• Entries provided:
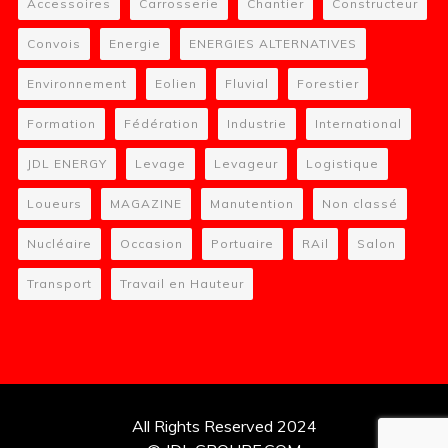
Accessoires
Carrosserie
Chantier
Constructeur
Convois
Energie
ENERGIES ALTERNATIVES
Environnement
Eolien
Fluvial
Forestier
Formation
Fédération
Industrie
International
JDL ENERGY
Levage
Levageur
Logistique
Loueurs
MAGAZINE
Manutention
Non classé
Nucléaire
Occasion
Portuaire
RAil
Salon
Transport
Travail en Hauteur
All Rights Reserved 2024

• Try it: Omitting the images, copy the listing exactly.

• Result of the task:
Accessoires
Carrosserie
Chantier
Constructeur
Convois
Energie
ENERGIES ALTERNATIVES
Environnement
Eolien
Fluvial
Forestier
Formation
Fédération
Industrie
International
JDL ENERGY
Levage
Levageur
Logistique
Loueurs
MAGAZINE
Manutention
Non classé
Nucléaire
Occasion
Portuaire
RAil
Salon
Transport
Travail en Hauteur
All Rights Reserved 2024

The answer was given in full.